Data for processing:

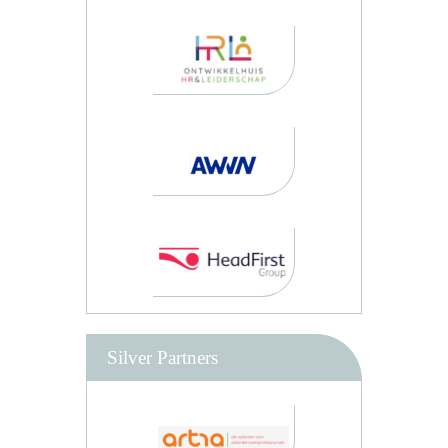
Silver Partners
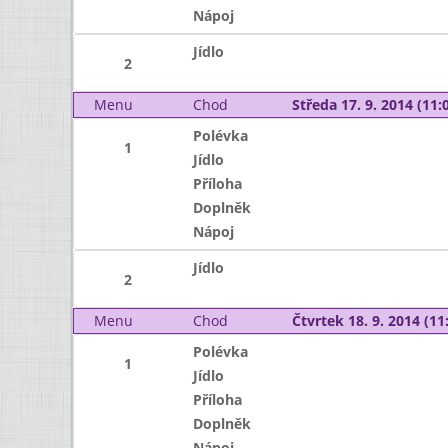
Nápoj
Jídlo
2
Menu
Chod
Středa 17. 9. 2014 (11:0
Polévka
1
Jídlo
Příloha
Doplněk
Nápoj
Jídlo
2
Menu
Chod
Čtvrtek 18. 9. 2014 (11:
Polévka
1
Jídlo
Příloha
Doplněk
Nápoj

Directions for this task:
All of the records above must be copied exactly, except for the pictures.

Answer for the task:
Silver Partners
Nápoj
Jídlo
2
Menu
Chod
Středa 17. 9. 2014 (11:0
Polévka
1
Jídlo
Příloha
Doplněk
Nápoj
Jídlo
2
Menu
Chod
Čtvrtek 18. 9. 2014 (11:
Polévka
1
Jídlo
Příloha
Doplněk
Nápoj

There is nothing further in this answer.